PPI stands for pores per inch — a count of the number of open cells measured linearly across one inch (25.4 mm) of a ceramic foam filter face. A 10 ppi filter has approximately 10 cells per linear inch, each cell measuring roughly 2.5 mm across. A 50 ppi filter has approximately 50 cells per inch, with individual cell dimensions around 0.5 mm. The PPI rating is the primary specification that determines a filter’s filtration capability, flow resistance, and inclusion-holding capacity.

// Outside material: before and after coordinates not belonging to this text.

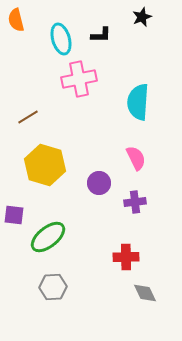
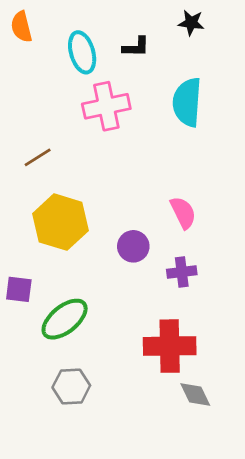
black star: (142, 17) -> (191, 23), turned 30
cyan semicircle: (138, 102) -> (187, 102), moved
red cross: (126, 257) -> (170, 346), size x1.5

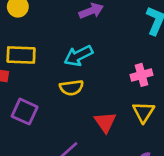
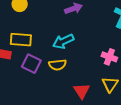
pink cross: (142, 75) -> (109, 57), turned 35
purple square: (25, 112) -> (31, 64), moved

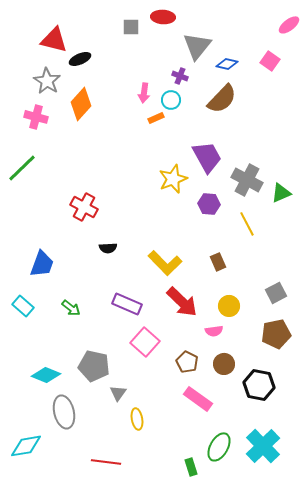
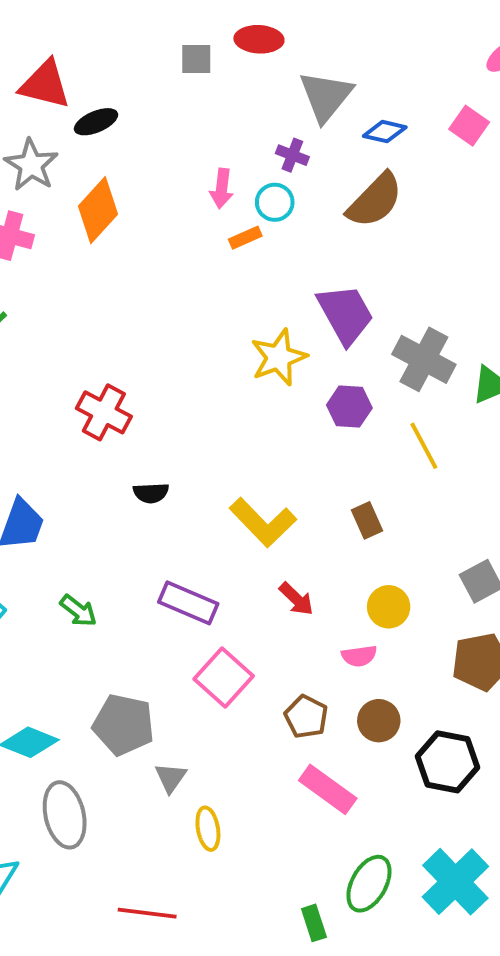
red arrow: (182, 302) -> (296, 599), size x0.6

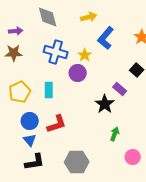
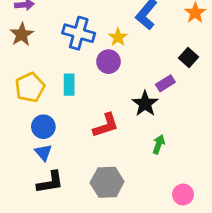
brown star: (14, 53) -> (22, 35), turned -30
purple rectangle: (120, 89) -> (165, 83), turned -72
red L-shape: (57, 124) -> (106, 125), moved
pink circle: (133, 157) -> (183, 194), moved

The concept is straightforward in principle. In practice, the translation from PPI number to actual filtration performance involves several variables that make PPI selection a nuanced engineering decision rather than a simple lookup.
How PPI Is Measured and Why It Varies Between Suppliers
The PPI measurement is performed by counting cell openings along a straight line across the filter face under low magnification. This sounds simple, but cell size distribution within a given PPI-rated product varies between manufacturers. Two suppliers both claiming “30 ppi” may produce filters with noticeably different average cell sizes, different cell size distributions, and consequently different filtration performance.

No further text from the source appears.